It’s not, in this instance, that you’ve been knocked off your horse. You are–this much is clear–still very much on your horse.
It’s rather that you’ve been jolted while in the saddle. And this is curious at the same time that it’s unsettling.
Don’t blame it on the horse. Observe that the horse, in this instance, is not spooked. The horse is fine.
Don’t even blame it ‘on yourself,’ though this turn within will take you closer to what’s happening.
No, realize that regardless of circumstances, no matter how well the horse is trotting, and notwithstanding your prior attempts to lead a calm and composed life, you are not at ease. Undeniably, the mind is not at peace.

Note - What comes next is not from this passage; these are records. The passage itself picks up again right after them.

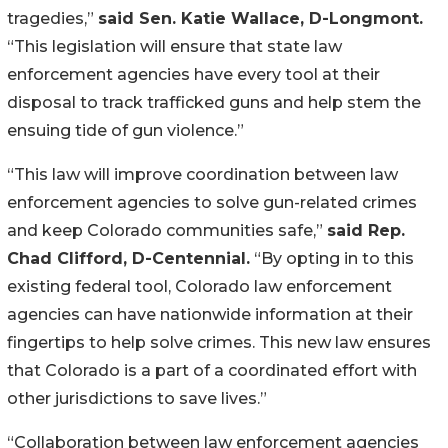
tragedies,” 
said Sen. Katie Wallace, D-Longmont. 
“This legislation will ensure that state law 
enforcement agencies have every tool at their 
disposal to track trafficked guns and help stem the 
ensuing tide of gun violence.”
“This law will improve coordination between law 
enforcement agencies to solve gun-related crimes 
and keep Colorado communities safe,” 
said Rep. 
Chad Clifford, D-Centennial.
 “By opting in to this 
existing federal tool, Colorado law enforcement 
agencies can have nationwide information at their 
fingertips to help solve crimes. This new law ensures 
that Colorado is a part of a coordinated effort with 
other jurisdictions to save lives.”
“Collaboration between law enforcement agencies 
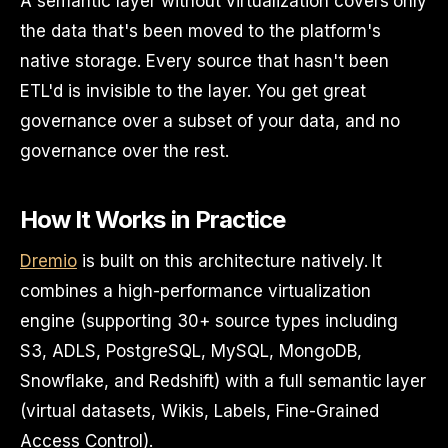
A semantic layer without virtualization covers only
the data that's been moved to the platform's
native storage. Every source that hasn't been
ETL'd is invisible to the layer. You get great
governance over a subset of your data, and no
governance over the rest.
How It Works in Practice
Dremio
is built on this architecture natively. It
combines a high-performance virtualization
engine (supporting 30+ source types including
S3, ADLS, PostgreSQL, MySQL, MongoDB,
Snowflake, and Redshift) with a full semantic layer
(virtual datasets, Wikis, Labels, Fine-Grained
Access Control).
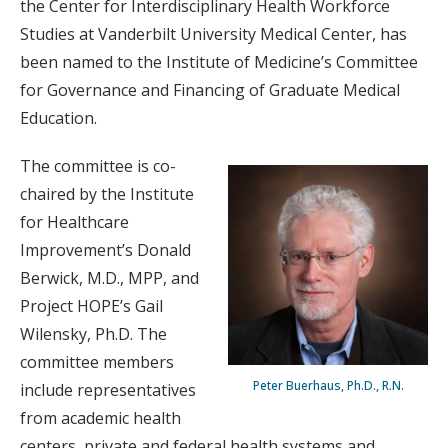
the Center for Interdisciplinary Health Workforce
Studies at Vanderbilt University Medical Center, has
been named to the Institute of Medicine’s Committee
for Governance and Financing of Graduate Medical
Education.
The committee is co-
chaired by the Institute
for Healthcare
Improvement’s Donald
Berwick, M.D., MPP, and
Project HOPE’s Gail
Wilensky, Ph.D. The
committee members
Peter Buerhaus, Ph.D., R.N.
include representatives
from academic health
centers, private and federal health systems and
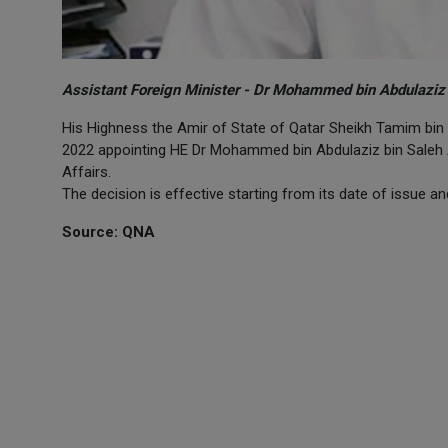
Assistant Foreign Minister - Dr Mohammed bin Abdulaziz b
His Highness the Amir of State of Qatar Sheikh Tamim bin
2022 appointing HE Dr Mohammed bin Abdulaziz bin Saleh Al 
Affairs.
The decision is effective starting from its date of issue and
Source: QNA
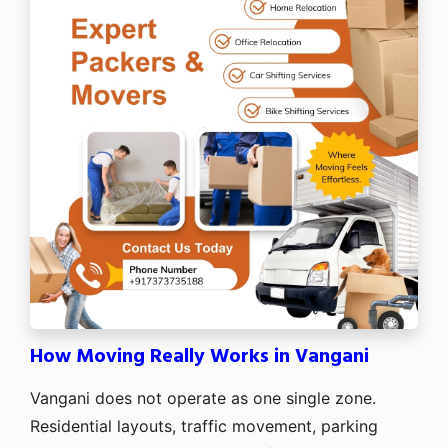
How Moving Really Works in Vangani
Vangani does not operate as one single zone.
Residential layouts, traffic movement, parking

You now see the second patriarch’s meaning when he said, “I am not at peace.” His meaning is yours.
This insight rattles you. For you start to see that all your practices, all the “psychotechnologies” you’ve engaged in hitherto while not for naught are nonetheless ultimately ineffectual. They won’t bring you home.
Understanding all this, ask yourself this question, “How could it be that such a minor, insignificant incident could have jolted, rattled, and stirred me so? I’m in the saddle, I’ve not fallen off, yet I’m rattled by this insignificant something. How could this be?”
You’re starting to see clearly that however quiet the mind is, it seems never to be totally at rest or at ease. The deeper you look into the matter, the subtler the disquiet, or dis-ease, revealed.
Will it never end? Will the mind never be truly still?
Again, “How could it be that such a minor, insignificant incident could have jolted, rattled, and stirred me so?”
Then you start to realize, in a more poignant, direct way, that mind is always in flux–excited one minute, angry the next, crestfallen in the afternoon, bubbly in the evening, and despondent by nightfall. And each day discloses the same painful truth, the unseemly marriage of anicca (impermanence) and dukkha (dis-ease).
I am not at ease. My mind is not at peace. Meanwhile, the horse is just fine. Meanwhile, moments before, I seemed to be going along just fine. What gives?
What is seen and felt cannot be unseen or unfelt. Your life-koan is right here for you: given this impossible situation, what can you do?